In diesem Stadium ihres Prozesses hat Elizabeth begonnen, Gracies Gesten und Gesichtsausdrücke nachzuahmen, eine Wendung, die Haynes in der kniffligen Einstellung zum Beginn der Einkaufsszene zum Ausdruck bringt. Während Mary Kleider anprobiert, sitzen die Frauen Seite an Seite vor der Kamera, zwei Spiegel flankieren sie wie zugezogene Vorhänge. Aufgrund der Winkel des Spiegels sieht Elizabeth aus, als säße sie zwischen Gracie und Gracies Spiegelbild. Es dauert eine Weile, das Bild zu lesen und herauszufinden, warum es zwei Gracies gibt, doch als Elizabeth in die Rolle schlüpft, sind es plötzlich drei.

Die synchronisierten Auftritte von Moore und Portman verleihen dem Film viel von seiner seltsamen Komik. Elizabeth führt Sie in die Geschichte ein, und Sie begleiten Sie, als sie zu ihrer Savannah-Unterkunft und später zu Gracies und Joes Haus fährt. Portman verleiht Elizabeth die einstudierte Freundlichkeit einer Person, die sich eine freundliche Fassade aneignen muss, eine Anstrengung, die jedem vertraut sein wird, der schon einmal einen gelangweilten Filmstar interviewt hat. Elizabeth lächelt schnell, aber Portman zeigt Ihnen die spröde Ausstrahlung der Figur, sodass Sie das Zögern in ihren Augen und das Zucken um ihren Mund erkennen können. Meistens sieht man, dass Elizabeth keine sehr gute Schauspielerin ist. (Vermutlich ist das der Grund, warum sie Gracies lispelnde Stimme hervorruft, wenn sie sie ausprobiert Madeline Kahn.)

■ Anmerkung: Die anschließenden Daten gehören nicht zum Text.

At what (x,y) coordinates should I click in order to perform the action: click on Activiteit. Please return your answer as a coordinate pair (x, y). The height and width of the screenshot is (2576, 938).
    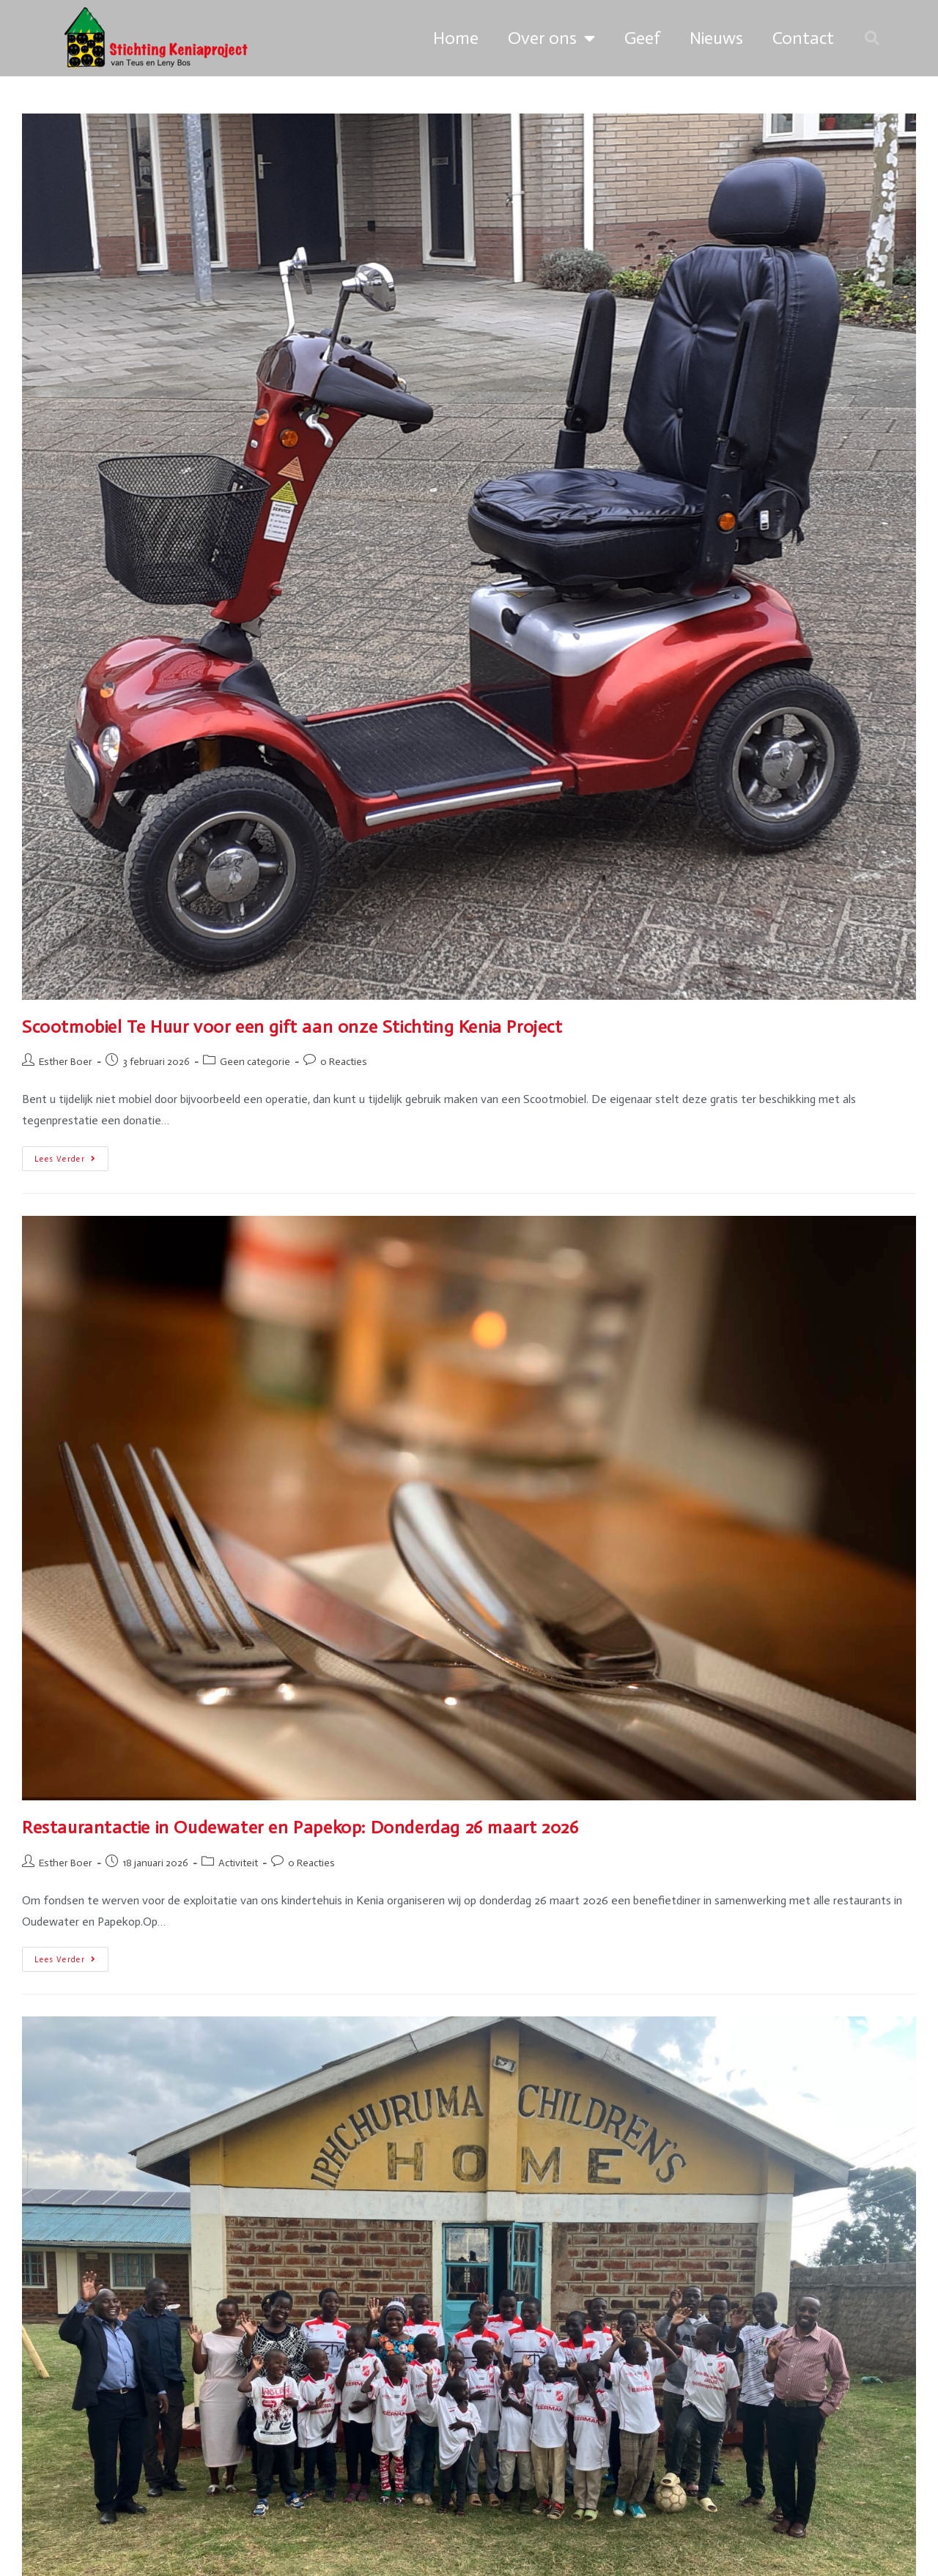
    Looking at the image, I should click on (238, 1863).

Gracie muss sich nicht verstellen, denn ihre Existenz ist nichts anderes als eine voll engagierte, melodramatisch reiche Darbietung, die Moore geschmeidig mit abwechselnd unheimlicher Ruhe und beeindruckendem theatralischem Gejammer und Gejammer darbietet. Gracie hat ihre Rolle als liebevolle Ehefrau und liebevolle Mutter angenommen und scheint in einem Zustand tiefer Verleugnung darüber zu leben, was diese Rollen ihren Mann und ihre Kinder gekostet haben, ein Mangel an Verständnis (und Reue), der die erste moralische Krise der Geschichte begründet . Es ist zunächst überhaupt nicht klar, ob Gracie sich selbst belügt, sich ihrer selbst nicht bewusst ist, oder ob sie nur eine weitere Soziopathin ist, die mit dem amerikanischen Traum spielt, eine Ungewissheit, die der Geschichte einen Hauch von Geheimnis verleiht.

Gracie und Elizabeth dominieren die erste Hälfte von „Mai Dezember“. Dann verlagert sich der Fokus fast unmerklich auf Joe und die Geschichte wird immer ernster, schwerer und sehr, sehr traurig. Moore und Portman sind großartig, aber es ist Meltons schmerzvolle Leistung, die dem Film seine langsam aufbauende emotionale Kraft verleiht. Als verkümmerter Mann-Kind mit einem massigen, schwerfälligen Körper spielt auch Joe mehrere Rollen als Vater und Ehemann, als Objekt der Begierde und als exotisierter Anderer. Doch keiner passt so überzeugend, und am wohlsten fühlt er sich in den Szenen mit den Monarchfaltern, die er in kleinen Käfigen aufzieht. Es ist ein süßer Zeitvertreib und eine potenziell unverblümte Metapher, mit der Haynes mit enormer, bewegender Zartheit umgeht, besonders dann, wenn diese wunderschönen Kreaturen aus ihren Puppen schlüpfen und Joe ihnen zärtlich beim Flug zusieht.

Mai Dezember
Mit R bewertet für Hinweise auf den sexuellen Missbrauch von Minderjährigen und einige Nacktdarstellungen von Erwachsenen. Laufzeit: 1 Stunde 57 Minuten. Auf Netflix ansehen.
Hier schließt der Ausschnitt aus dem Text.